WORK TASK:
Search the entries below for the word "footer" and copy every line where it appears.

Page layout parsing data
==================================================
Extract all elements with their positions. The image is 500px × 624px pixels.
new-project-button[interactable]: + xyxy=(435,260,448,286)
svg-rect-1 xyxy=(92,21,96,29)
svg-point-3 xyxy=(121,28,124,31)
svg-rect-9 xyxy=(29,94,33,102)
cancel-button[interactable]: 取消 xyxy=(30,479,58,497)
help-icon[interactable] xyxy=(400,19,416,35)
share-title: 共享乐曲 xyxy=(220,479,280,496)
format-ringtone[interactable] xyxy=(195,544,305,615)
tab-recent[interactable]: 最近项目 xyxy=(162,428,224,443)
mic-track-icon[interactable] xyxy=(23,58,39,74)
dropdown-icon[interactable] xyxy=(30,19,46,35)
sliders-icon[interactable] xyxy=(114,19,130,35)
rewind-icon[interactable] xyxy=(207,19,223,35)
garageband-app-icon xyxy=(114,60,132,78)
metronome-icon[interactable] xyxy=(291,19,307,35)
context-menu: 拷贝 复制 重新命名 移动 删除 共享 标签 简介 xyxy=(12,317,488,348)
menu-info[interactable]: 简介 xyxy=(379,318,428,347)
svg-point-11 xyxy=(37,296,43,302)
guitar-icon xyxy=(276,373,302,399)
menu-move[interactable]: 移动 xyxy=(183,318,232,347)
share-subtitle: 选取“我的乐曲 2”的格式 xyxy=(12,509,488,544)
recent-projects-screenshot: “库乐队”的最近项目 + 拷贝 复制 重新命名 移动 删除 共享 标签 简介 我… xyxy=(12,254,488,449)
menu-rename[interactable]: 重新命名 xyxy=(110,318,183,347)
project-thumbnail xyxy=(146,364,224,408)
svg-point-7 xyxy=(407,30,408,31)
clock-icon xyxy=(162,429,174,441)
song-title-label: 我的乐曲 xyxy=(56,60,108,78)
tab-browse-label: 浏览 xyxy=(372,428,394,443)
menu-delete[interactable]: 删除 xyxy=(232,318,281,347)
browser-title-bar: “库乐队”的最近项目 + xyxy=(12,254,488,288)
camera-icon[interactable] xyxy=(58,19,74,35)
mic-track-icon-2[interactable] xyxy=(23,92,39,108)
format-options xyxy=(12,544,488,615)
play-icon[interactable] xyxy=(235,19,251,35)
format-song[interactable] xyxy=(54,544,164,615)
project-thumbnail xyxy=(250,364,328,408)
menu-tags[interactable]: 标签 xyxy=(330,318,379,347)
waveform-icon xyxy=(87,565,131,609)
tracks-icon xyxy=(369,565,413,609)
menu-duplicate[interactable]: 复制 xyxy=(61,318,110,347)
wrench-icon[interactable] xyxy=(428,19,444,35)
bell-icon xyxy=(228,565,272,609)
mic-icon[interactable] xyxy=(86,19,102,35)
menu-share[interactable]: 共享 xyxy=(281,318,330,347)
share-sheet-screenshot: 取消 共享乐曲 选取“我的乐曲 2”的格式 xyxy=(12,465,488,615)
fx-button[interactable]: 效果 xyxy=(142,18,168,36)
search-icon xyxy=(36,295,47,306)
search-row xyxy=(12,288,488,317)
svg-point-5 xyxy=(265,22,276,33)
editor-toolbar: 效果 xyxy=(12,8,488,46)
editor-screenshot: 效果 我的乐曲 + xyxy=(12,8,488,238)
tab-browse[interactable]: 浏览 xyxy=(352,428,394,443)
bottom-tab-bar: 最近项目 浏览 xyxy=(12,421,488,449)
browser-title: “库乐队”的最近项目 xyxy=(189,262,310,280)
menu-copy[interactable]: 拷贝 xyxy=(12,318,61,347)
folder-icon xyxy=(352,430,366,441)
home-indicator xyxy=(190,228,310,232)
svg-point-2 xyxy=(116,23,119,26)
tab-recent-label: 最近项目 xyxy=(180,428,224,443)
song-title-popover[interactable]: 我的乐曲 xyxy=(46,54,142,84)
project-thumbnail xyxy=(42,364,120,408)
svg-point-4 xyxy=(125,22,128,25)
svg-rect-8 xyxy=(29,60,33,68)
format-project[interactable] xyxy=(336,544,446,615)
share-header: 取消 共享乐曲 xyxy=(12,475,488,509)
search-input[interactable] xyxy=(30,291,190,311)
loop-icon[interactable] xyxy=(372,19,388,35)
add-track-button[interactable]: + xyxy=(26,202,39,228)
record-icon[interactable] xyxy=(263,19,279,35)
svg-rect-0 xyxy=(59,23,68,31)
==================================================
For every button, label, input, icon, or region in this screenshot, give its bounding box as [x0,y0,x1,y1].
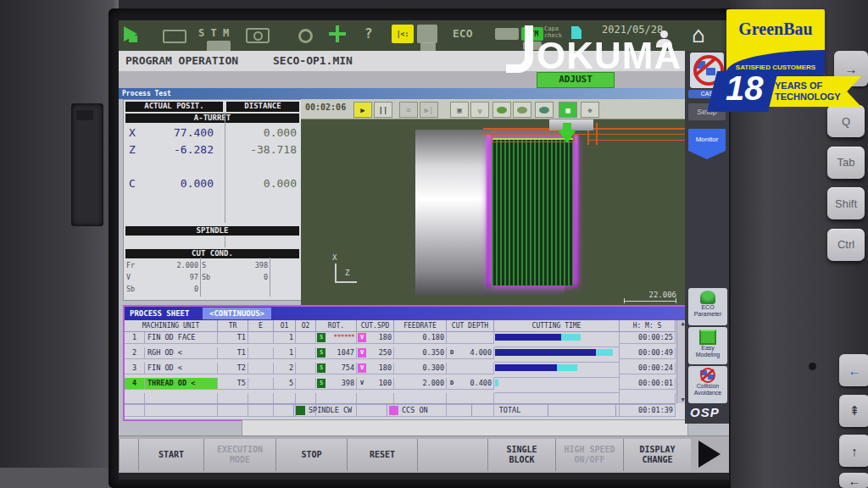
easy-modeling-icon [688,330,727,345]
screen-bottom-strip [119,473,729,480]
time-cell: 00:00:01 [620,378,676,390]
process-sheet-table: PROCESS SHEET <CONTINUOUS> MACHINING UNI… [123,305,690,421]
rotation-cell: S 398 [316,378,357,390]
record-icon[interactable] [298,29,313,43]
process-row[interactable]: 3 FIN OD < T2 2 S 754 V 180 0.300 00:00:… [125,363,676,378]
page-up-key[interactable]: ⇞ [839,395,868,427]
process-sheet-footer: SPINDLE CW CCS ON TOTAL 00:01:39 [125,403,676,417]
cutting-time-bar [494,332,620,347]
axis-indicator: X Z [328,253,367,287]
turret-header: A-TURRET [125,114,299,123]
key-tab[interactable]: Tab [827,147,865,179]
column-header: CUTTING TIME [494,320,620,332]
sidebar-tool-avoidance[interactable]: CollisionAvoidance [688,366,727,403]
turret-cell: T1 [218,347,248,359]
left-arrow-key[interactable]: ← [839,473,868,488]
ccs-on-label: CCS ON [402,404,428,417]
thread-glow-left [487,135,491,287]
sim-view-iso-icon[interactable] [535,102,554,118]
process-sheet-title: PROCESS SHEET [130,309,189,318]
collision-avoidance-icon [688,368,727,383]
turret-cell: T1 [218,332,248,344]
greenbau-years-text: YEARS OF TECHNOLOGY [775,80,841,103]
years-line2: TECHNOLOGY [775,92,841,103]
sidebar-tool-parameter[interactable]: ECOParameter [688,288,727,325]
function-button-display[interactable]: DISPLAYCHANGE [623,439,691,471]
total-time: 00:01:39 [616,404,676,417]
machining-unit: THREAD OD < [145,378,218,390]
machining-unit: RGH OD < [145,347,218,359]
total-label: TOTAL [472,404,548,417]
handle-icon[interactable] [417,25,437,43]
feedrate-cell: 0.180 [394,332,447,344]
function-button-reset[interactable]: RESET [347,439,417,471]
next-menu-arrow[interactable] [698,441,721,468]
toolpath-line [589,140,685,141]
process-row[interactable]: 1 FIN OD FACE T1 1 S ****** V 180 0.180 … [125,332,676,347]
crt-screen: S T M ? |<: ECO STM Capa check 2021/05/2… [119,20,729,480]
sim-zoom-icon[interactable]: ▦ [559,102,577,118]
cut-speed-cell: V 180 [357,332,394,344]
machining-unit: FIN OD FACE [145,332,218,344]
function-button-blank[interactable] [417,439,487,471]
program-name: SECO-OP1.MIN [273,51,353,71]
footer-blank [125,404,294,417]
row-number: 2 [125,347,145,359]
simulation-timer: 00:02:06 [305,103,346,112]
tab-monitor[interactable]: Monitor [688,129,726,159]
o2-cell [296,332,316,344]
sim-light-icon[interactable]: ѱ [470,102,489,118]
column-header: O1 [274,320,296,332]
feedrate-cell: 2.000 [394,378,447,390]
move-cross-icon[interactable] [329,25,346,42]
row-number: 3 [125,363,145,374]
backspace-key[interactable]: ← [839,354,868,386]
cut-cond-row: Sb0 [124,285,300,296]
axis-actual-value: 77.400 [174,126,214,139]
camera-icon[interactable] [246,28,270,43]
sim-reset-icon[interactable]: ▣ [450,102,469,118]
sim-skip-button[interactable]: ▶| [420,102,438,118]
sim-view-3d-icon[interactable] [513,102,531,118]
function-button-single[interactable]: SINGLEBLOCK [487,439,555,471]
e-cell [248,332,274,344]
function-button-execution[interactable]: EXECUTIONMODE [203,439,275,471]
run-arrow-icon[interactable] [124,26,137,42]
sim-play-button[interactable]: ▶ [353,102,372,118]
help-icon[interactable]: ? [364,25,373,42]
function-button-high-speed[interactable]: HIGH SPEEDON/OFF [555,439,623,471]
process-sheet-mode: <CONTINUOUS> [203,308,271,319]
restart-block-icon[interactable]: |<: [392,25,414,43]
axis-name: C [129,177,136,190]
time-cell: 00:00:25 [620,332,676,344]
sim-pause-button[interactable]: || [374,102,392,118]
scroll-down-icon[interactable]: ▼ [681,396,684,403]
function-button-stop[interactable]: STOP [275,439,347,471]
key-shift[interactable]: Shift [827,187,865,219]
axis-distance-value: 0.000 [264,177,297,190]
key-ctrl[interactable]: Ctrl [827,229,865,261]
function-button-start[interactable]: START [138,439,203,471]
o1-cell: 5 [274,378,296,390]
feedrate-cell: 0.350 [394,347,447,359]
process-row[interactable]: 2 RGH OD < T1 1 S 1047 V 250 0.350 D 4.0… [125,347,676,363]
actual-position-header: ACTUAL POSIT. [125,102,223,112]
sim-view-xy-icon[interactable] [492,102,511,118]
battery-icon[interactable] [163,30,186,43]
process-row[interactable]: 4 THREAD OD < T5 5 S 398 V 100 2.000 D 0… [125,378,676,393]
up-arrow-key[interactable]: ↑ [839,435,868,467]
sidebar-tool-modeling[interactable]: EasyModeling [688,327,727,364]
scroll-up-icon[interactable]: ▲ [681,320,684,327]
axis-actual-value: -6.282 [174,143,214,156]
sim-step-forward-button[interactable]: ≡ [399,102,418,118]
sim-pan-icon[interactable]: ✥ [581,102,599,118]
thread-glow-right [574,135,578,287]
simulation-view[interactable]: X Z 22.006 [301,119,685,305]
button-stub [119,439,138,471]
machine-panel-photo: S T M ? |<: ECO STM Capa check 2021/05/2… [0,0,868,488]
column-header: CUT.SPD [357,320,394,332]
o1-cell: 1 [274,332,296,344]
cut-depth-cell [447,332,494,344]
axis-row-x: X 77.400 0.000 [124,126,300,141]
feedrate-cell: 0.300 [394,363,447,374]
==================================================
EXERCISE SOLUTION:
process-sheet-footer: SPINDLE CW CCS ON TOTAL 00:01:39 [125,403,676,417]
footer-blank [125,404,294,417]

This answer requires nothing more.